Mashing data together
Written by Jason on March 18, 2012Mashing data together can be hard. There are lots of issues to deal with; to name just a few:
- different file formats
- different source locations
- different date formats & conventions
- sometimes even different characters as the decimal point
Today, we'll show you how Tuhunga handles these kinds of issues transparently for you. We'll use two datasets that are available to all members - the yearly commodity price dataset, and the World Bank agricultural dataset (one of the twelve that were recently added).
I mention these two because the commodity price dataset was originally in an Excel file, while the agricultural dataset came from an XML feed. The dates were stored in different formats. The agricultural dataset provided a breakdown by year and by country, while the commodity price data is purely time-dependent.

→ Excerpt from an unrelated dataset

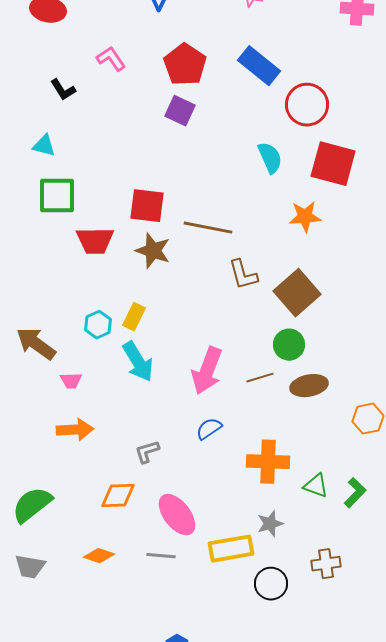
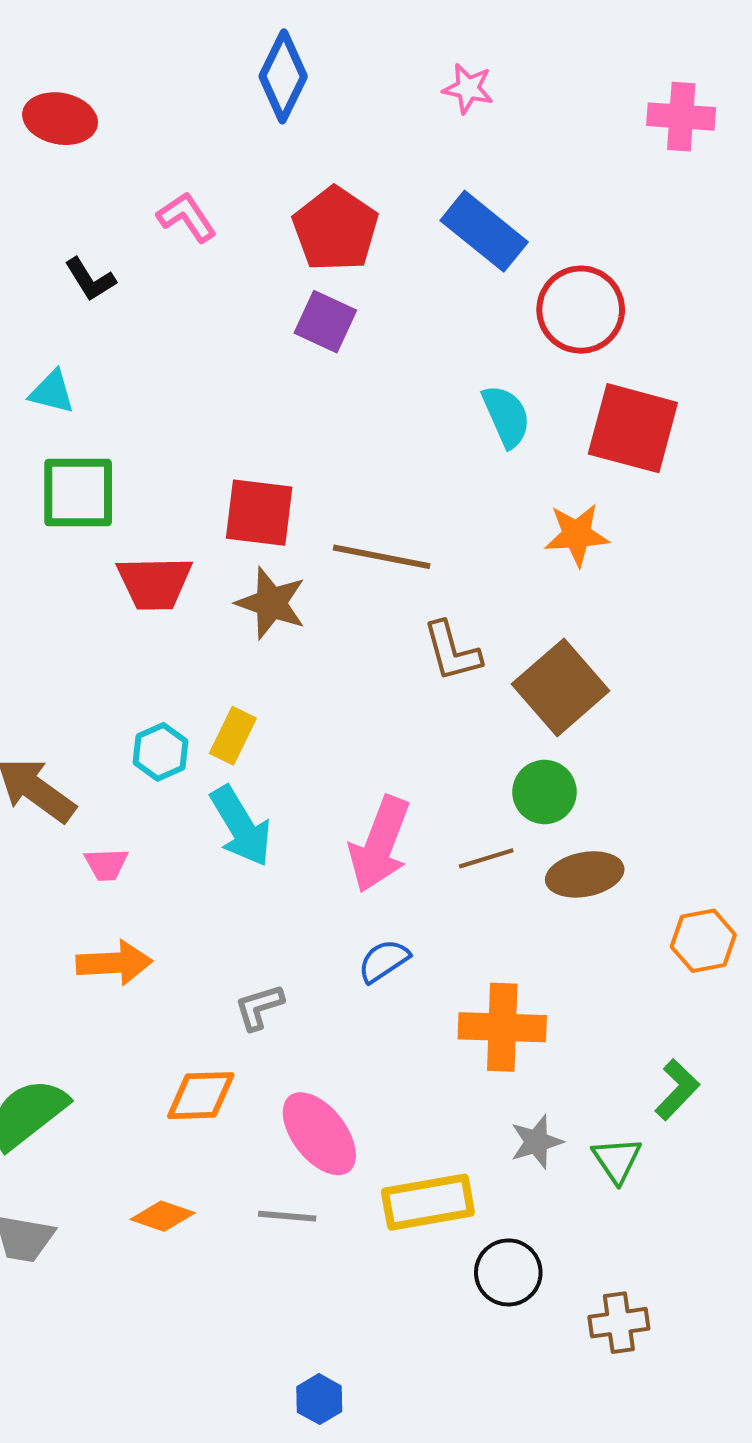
green triangle: (316, 486) -> (617, 1160), moved, turned 36
gray star: (270, 524) -> (536, 1142), moved
brown cross: (326, 564) -> (619, 1323), moved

None of these are issues when using Tuhunga. Once the data is in the system, these issues no longer exist. The two datasets are tied together in a few clicks, and can be used as if they were one.

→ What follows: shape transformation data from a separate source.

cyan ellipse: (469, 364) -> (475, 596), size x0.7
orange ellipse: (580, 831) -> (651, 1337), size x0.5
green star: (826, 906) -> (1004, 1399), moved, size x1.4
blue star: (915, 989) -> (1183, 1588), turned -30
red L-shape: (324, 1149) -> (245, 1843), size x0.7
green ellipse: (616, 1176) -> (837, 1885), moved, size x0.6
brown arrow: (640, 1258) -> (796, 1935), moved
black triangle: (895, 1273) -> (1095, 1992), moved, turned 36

Let's take a look at the price of two major cereal crops - wheat and corn - and see if we can observe a response from farmers to changes in price:
Examining the chart, it seems like there is a supply response to changes in price. That is, in general, when both crop prices rise, there is an increase in land used in production either in the same year, or the following. Conversely, when prices fall, cropland area is stagnant or falls.
Note the outlier in cropland in 1992. Initially, it seems unlikely that there could be such a large increase in a single year and there might be an error in the underlying data. Fortunately, finding out what caused this discrepancy is easy - we simply create a filter to find countries that contained data in 1992 and did not in 1991.
It turns out that the step up was caused by the addition of the former Soviet bloc states to the dataset, as shown in green below.
Keep reading to see our adjustment for this discovery.
Once we back out the Soviet bloc increase, it certainly looks more reasonable.